Soalnya, semua guru di SMA tempatnya mengajar udah pada nggak sanggup
ngebimbing anak-anak bebal berperangai buruk tersebut.
Ceritanya, murid-murid Erin itu nggak mau
duduk sama murid lain yang beda ras saat di sekolah karena secara psikologis
mereka merasa nggak aman. Soalnya, mereka sedang terjebak atau bahkan ikut
terlibat aktif dalam konflik geng antar ras yang terjadi di sekitar lingkungan rumah
mereka. Parahnya, hampir semua dari mereka nyaris jadi korban penembakan liar
di jalanan.
Mindset murid-murid Erin itu dipengaruhi oleh
kredo, yang lahir dari sejarah isu rasisme di Amerika Serikat berikut: “If
you’re white, you’re right. If you’re brown, you’re stick around. If you’re black,
you’re back.” Sejarahnya, orang kulit putih (Kaukasian) khususnya di bagian
selatan merasa superior dalam segala
hal. Orang kulit coklat (Hispanik) hanya dianggap makhluk kelas dua, yang stagnan alias hanya bisa jalan di
tempat. Sedangkan orang kulit hitam (Afro-Amerika) dianggap sebagai makhluk
berkasta rendah yang hanya pantas jadi budak. Nggak heran kalau prasangka rasial di kelas Erin itu juga sering memicu tawuran dan berpengaruh besar pada penurunan
prestasi akademik murid-muridnya di sekolah.
Akhirnya, Erin pun bertekad ngelurusin mindset murid-muridnya itu melalui jalur sastra dalam proyek yang dia beri nama The Freedom Writers Diary. Melalui proyek tersebut, dia nugasin semua muridnya buat baca buku harian (memoar) legendaris berjudul The Diary of a Young Girl karya Anne Frank, seorang gadis Yahudi yang sedang berada dalam kejaran Nazi Jerman. Kisah nyata karya Anne Frank itu udah sukses menginspirasi dunia, termasuk murid-murid Erin, agar bisa lebih bersikap manusiawi pada sesamanya apa pun golongan rasnya.
Makanya, Erin juga nyuruh murid-muridnya itu buat nulis reflective-diary secara reguler seperti yang
dilakuin oleh si Anne Frank. Mereka boleh nuangin segala keluh kesah mereka, termasuk kemarahan dan kebencian level kronis yang sedang menggerogoti hati mereka, ke dalam reflective-diary tersebut tanpa harus merasa takut di-judge negatif oleh orang lain. Reflective-diary tersebut harus dilaporin ke Erin secara berkala biar Erin bisa mahamin kondisi psikologis mereka, sekaligus biar bisa ngebantu mereka nemuin solusi terbaik buat nyelesesain masalah hidup mereka melalui dialektika.

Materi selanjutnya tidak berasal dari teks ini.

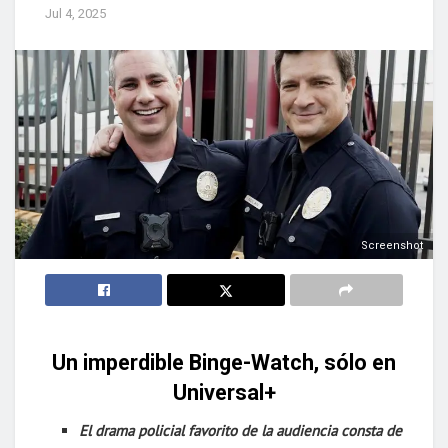
Jul 4, 2025
Screenshot
Un imperdible Binge-Watch, sólo en
Universal+
El drama policial favorito de la audiencia consta de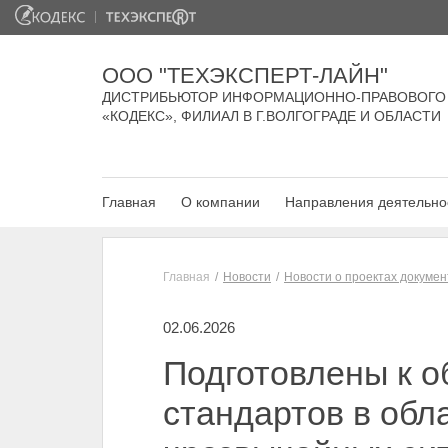
ООО "ТЕХЭКСПЕРТ-ЛАЙН"
ДИСТРИБЬЮТОР ИНФОРМАЦИОННО-ПРАВОВОГО
«КОДЕКС», ФИЛИАЛ В Г.ВОЛГОГРАДЕ И ОБЛАСТИ
Главная
О компании
Направления деятельно
Главная
Новости
Новости о проектах докумен
02.06.2026
Подготовлены к 
стандартов в обл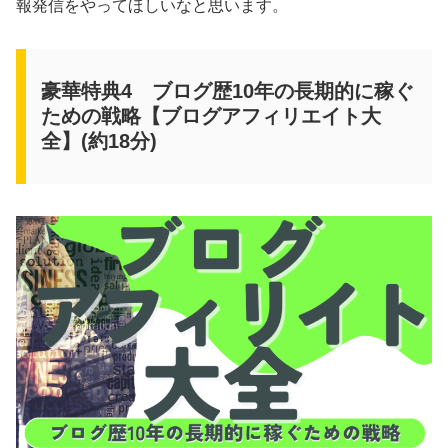
報発信をやってほしいなと思います。
豪華特典4 ブログ歴10年の長期的に稼ぐ
ための戦略【ブログアフィリエイト大
全】(約18分)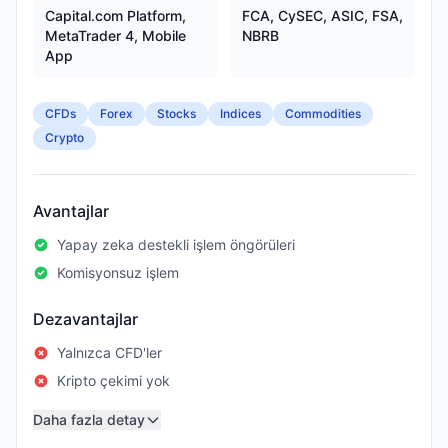
Capital.com Platform,
FCA, CySEC, ASIC, FSA,
MetaTrader 4, Mobile
NBRB
App
CFDs
Forex
Stocks
Indices
Commodities
Crypto
Avantajlar
Yapay zeka destekli işlem öngörüleri
Komisyonsuz işlem
Dezavantajlar
Yalnızca CFD'ler
Kripto çekimi yok
Daha fazla detay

Dari segi afektif dan psiko-motorik, tugas membaca karya
sastra disertai penulisan reflective-diary
itu akhirnya berhasil ngerubah mindset para murid rasis itu sehingga jadi SDM
yang secara praktis jauh lebih toleran dan mau ngehargain perbedaan, sedangkan dari segi
kognitif tugas itu berhasil naikin indeks prestasi akademik mereka di sekolah.
Secara holistik, Erin telah sukses ngarahin puluhan sampai ratusan anak didiknya itu buat jadi anggota masyarakat yang jauh lebih bermatabat dan bermanfaat, baik bagi dirinya sendiri maupun bagi sesamanya.
Nggak heran kalau metode pengajaran Erin, yang awalnya dinilai terlalu kontroversial dan sempat diboikot oleh para guru karena dianggap nentang sistem sekolah, pada akhirnya dipatenkan oleh salah satu negara bagian di Amerika Serikat, lho! Saking inspiring-nya, kisah nyata inspiratif Erin Gruwell bersama murid-muridnya itu juga sampai diabadiin dalam buku memoar berjudul The Freedom Writers Diary: How a Teacher and 150 Teens Used Writing to Change the World around Them. Buku memoar tersebut akhirnya juga diangkat ke film layar lebar bertajuk Freedom Writers, lho!
3) Oprah
Winfrey
Oprah Winfrey adalah motivator Amerika
tajir yang sukses banget lewat TV show-nya,
The Oprah Winfrey Show. Dalam acara
itu, dia sering ngelakuin refleksi kehidupan melalui buku-buku yang pernah dia
baca. Dia senang banget ngulik beberapa paragraf penting dari buku-buku
favoritnya, lalu ngaitin paragraf-paragraf itu sama fenomena-fenomena unik yang
sedang jadi polemik di masyarakat atau sama pengalaman pribadinya sendiri.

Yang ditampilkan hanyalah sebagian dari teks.